The variations in the second-most significant bit are slightly more complicated. Attempting the same approach, we see that the input's second least significant bit can not fully explain the phase of the output. For some columns, the difference is a half rotation, for others, it is a three-quarter rotation. To explain this additional quarter rotation, which only happens sometimes, we need the LSB, which can do exactly that. In the context of quantum gates, this means that the second most significant output bit is computed from a Hadamard gate of the second least significant input bit corrected by a quarter-phase gate that is controlled by the LSB denoted $\mathbf{R_2}$.
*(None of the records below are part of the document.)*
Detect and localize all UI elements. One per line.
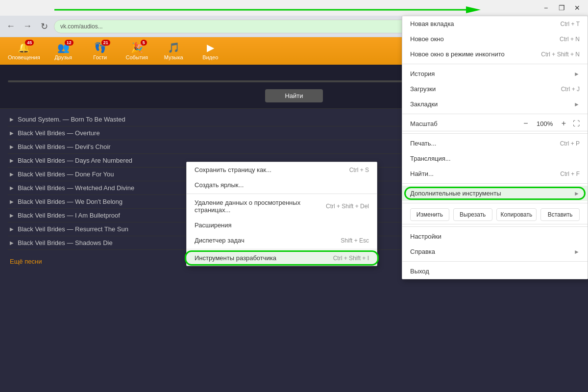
- maximize-button[interactable]: ❐: [555, 1, 568, 15]
- nav-friends[interactable]: 👥12 Друзья: [50, 42, 77, 60]
- chrome-help[interactable]: Справка ►: [402, 244, 588, 259]
- ctx-extensions-label: Расширения: [195, 221, 369, 229]
- notifications-icon: 🔔45: [18, 42, 30, 53]
- nav-guests[interactable]: 👣21 Гости: [87, 42, 114, 60]
- chrome-settings-label: Настройки: [410, 233, 580, 240]
- edit-change-button[interactable]: Изменить: [410, 208, 449, 221]
- chrome-sep-3: [402, 133, 588, 134]
- title-bar: − ❐ ✕: [0, 0, 588, 16]
- fullscreen-button[interactable]: ⛶: [573, 120, 580, 127]
- ctx-separator-2: [187, 249, 377, 249]
- music-icon: 🎵: [168, 42, 180, 53]
- nav-video-label: Видео: [202, 54, 218, 60]
- chrome-history[interactable]: История ►: [402, 66, 588, 81]
- chrome-sep-1: [402, 64, 588, 64]
- forward-button[interactable]: →: [21, 20, 34, 33]
- chrome-history-label: История: [410, 70, 574, 77]
- ctx-task-manager-label: Диспетчер задач: [195, 237, 341, 244]
- notifications-badge: 45: [25, 40, 34, 46]
- ctx-extensions[interactable]: Расширения: [187, 218, 377, 233]
- nav-music-label: Музыка: [164, 54, 183, 60]
- chrome-find[interactable]: Найти... Ctrl + F: [402, 166, 588, 181]
- nav-events[interactable]: 🎉5 События: [123, 42, 150, 60]
- nav-video[interactable]: ▶ Видео: [197, 42, 224, 60]
- ctx-create-shortcut-label: Создать ярлык...: [195, 181, 369, 189]
- video-icon: ▶: [207, 42, 214, 53]
- zoom-plus-button[interactable]: +: [559, 119, 569, 128]
- play-icon: ▶: [10, 240, 14, 245]
- ctx-create-shortcut[interactable]: Создать ярлык...: [187, 177, 377, 193]
- find-button[interactable]: Найти: [265, 89, 322, 102]
- play-icon: ▶: [10, 130, 14, 136]
- chrome-bookmarks[interactable]: Закладки ►: [402, 97, 588, 112]
- chrome-incognito[interactable]: Новое окно в режиме инкогнито Ctrl + Shi…: [402, 47, 588, 62]
- back-button[interactable]: ←: [4, 20, 18, 33]
- close-button[interactable]: ✕: [570, 1, 584, 15]
- ctx-devtools[interactable]: Инструменты разработчика Ctrl + Shift + …: [187, 250, 377, 266]
- play-icon: ▶: [10, 185, 14, 191]
- play-icon: ▶: [10, 172, 14, 177]
- ctx-clear-data-shortcut: Ctrl + Shift + Del: [326, 203, 369, 210]
- chrome-downloads[interactable]: Загрузки Ctrl + J: [402, 81, 588, 97]
- ctx-separator-1: [187, 194, 377, 194]
- window-controls: − ❐ ✕: [539, 1, 584, 15]
- chrome-sep-2: [402, 114, 588, 114]
- chrome-print[interactable]: Печать... Ctrl + P: [402, 136, 588, 151]
- chrome-new-window-label: Новое окно: [410, 35, 560, 43]
- chrome-new-tab-shortcut: Ctrl + T: [561, 21, 580, 27]
- chrome-find-shortcut: Ctrl + F: [560, 171, 580, 177]
- chrome-help-label: Справка: [410, 248, 574, 255]
- nav-music[interactable]: 🎵 Музыка: [160, 42, 187, 60]
- ctx-clear-data[interactable]: Удаление данных о просмотренных страница…: [187, 195, 377, 218]
- zoom-value: 100%: [535, 120, 555, 127]
- chrome-sep-4: [402, 183, 588, 184]
- guests-badge: 21: [101, 40, 110, 46]
- chrome-more-tools[interactable]: Дополнительные инструменты ►: [402, 186, 588, 201]
- chrome-more-tools-arrow: ►: [574, 190, 580, 197]
- chrome-print-label: Печать...: [410, 140, 560, 147]
- chrome-more-tools-label: Дополнительные инструменты: [410, 190, 574, 197]
- events-badge: 5: [141, 40, 147, 46]
- chrome-downloads-label: Загрузки: [410, 85, 561, 93]
- nav-notifications-label: Оповещения: [8, 54, 40, 60]
- play-icon: ▶: [10, 158, 14, 163]
- chrome-print-shortcut: Ctrl + P: [560, 140, 580, 147]
- chrome-downloads-shortcut: Ctrl + J: [561, 86, 580, 93]
- play-icon: ▶: [10, 117, 14, 122]
- chrome-find-label: Найти...: [410, 170, 560, 177]
- zoom-minus-button[interactable]: −: [520, 119, 531, 128]
- chrome-incognito-label: Новое окно в режиме инкогнито: [410, 50, 541, 58]
- chrome-bookmarks-arrow: ►: [574, 101, 580, 108]
- friends-icon: 👥12: [57, 42, 70, 53]
- chrome-cast[interactable]: Трансляция...: [402, 151, 588, 166]
- chrome-new-tab-label: Новая вкладка: [410, 20, 561, 27]
- chrome-new-window[interactable]: Новое окно Ctrl + N: [402, 31, 588, 47]
- ctx-task-manager[interactable]: Диспетчер задач Shift + Esc: [187, 233, 377, 248]
- chrome-sep-7: [402, 261, 588, 262]
- zoom-row: Масштаб − 100% + ⛶: [402, 116, 588, 131]
- chrome-settings[interactable]: Настройки: [402, 229, 588, 244]
- ctx-save-page[interactable]: Сохранить страницу как... Ctrl + S: [187, 162, 377, 177]
- chrome-exit-label: Выход: [410, 268, 580, 275]
- edit-cut-button[interactable]: Вырезать: [453, 208, 492, 221]
- edit-row: Изменить Вырезать Копировать Вставить: [402, 205, 588, 224]
- chrome-new-window-shortcut: Ctrl + N: [560, 36, 580, 43]
- guests-icon: 👣21: [94, 42, 106, 53]
- edit-copy-button[interactable]: Копировать: [496, 208, 537, 221]
- nav-notifications[interactable]: 🔔45 Оповещения: [8, 42, 40, 60]
- refresh-button[interactable]: ↻: [37, 20, 51, 33]
- edit-paste-button[interactable]: Вставить: [540, 208, 580, 221]
- ctx-devtools-shortcut: Ctrl + Shift + I: [333, 255, 369, 262]
- chrome-incognito-shortcut: Ctrl + Shift + N: [541, 51, 580, 58]
- chrome-help-arrow: ►: [574, 248, 580, 255]
- chrome-sep-5: [402, 203, 588, 203]
- friends-badge: 12: [65, 40, 74, 46]
- chrome-new-tab[interactable]: Новая вкладка Ctrl + T: [402, 16, 588, 31]
- chrome-exit[interactable]: Выход: [402, 264, 588, 279]
- chrome-cast-label: Трансляция...: [410, 155, 580, 162]
- chrome-sep-6: [402, 226, 588, 227]
- events-icon: 🎉5: [131, 42, 143, 53]
- minimize-button[interactable]: −: [539, 1, 553, 15]
- ctx-save-page-label: Сохранить страницу как...: [195, 166, 349, 173]
- nav-friends-label: Друзья: [54, 54, 72, 60]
A controlled $1/2^K$ rotation $\mathbf{R_K}$ is described by the following matrix:

$$\mathbf{R_K} = \begin{bmatrix}
1 & 0 & 0 & 0 \\
0 & 1 & 0 & 0 \\
0 & 0 & 1 & 0 \\
0 & 0 & 0 & e^{2\pi\cdot2^{-K}}
\end{bmatrix} \tag{11}$$

It will only rotate the $|11\rangle$ state by $e^{2\pi\cdot2^{-K}}$ and leave the $|00\rangle$, $|01\rangle$ and $|10\rangle$ states as they are.
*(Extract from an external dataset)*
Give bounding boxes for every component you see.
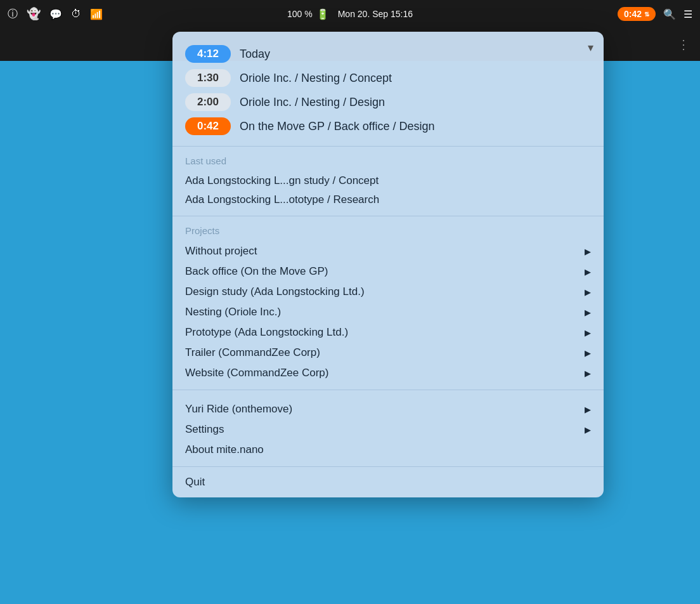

This pattern continues for all the other bits. The nth most significant output bit is computed from a Hadamard gate of the nth least significant input bit, which is then corrected by a quarter phase controlled by the n-1 th least significant bit $\mathbf{R_2}$, and an eights phase controlled by the n-2 th least significant bit $\mathbf{R_3}$ and so on.

The resulting gate setup can be seen in the following figure, it also includes swap gates so that the output is **not** in bit-reversed order. However, this is not really necessary to implement in hardware, as the measurement can simply be reinterpreted in bit-reversed order.

<center>

</center>


Using this strategy, the QFT can be constructed with $K(K-1)/2$ quantum gates, which is on the order of $O(K^2)$. This is considerably less complex than the FFT, which needs on the order of $O(K2^K)$ gates or operations to compute the DFT on a series of $N=2^K$ values.

[[Ek98]](#ref-Ek98)

Practically, the number of gates needed is even lower, this is because the impact of the controlled phase gates with very small phases is negligible, and an approximation of the QFT is enough for Shor's algorithm to work [[Sh99]](#ref-Sh99).

## References

<a name="ref-Ra10"></a>
[Ra10] Rao, K. R., Kim, D. N., & Hwang, J. J. (2010). Fast Fourier transform: algorithms and applications (Vol. 32). Dordrecht: Springer.

<a name="ref-Ek98"></a>
[Ek98] Ekert, A., & Jozsa, R. (1998). Quantum algorithms: entanglement–enhanced information processing. Philosophical Transactions of the Royal Society of London. Series A: Mathematical, Physical and Engineering Sciences, 356(1743), 1769-1782. [arXiv](https://arxiv.org/abs/quant-ph/9803072)

<a name="ref-Sh99"></a>
[Sh99] Shor, P. W. (1999). Polynomial-time algorithms for prime factorization and discrete logarithms on a quantum computer. SIAM review, 41(2), 303-332. [arXiv](https://arxiv.org/pdf/quant-ph/9508027.pdf)

<a name="ref-Ni10"></a>
[Ni10] Nielsen, M. A., & Chuang, I. L. (2010). Quantum computation and quantum information. Cambridge university press.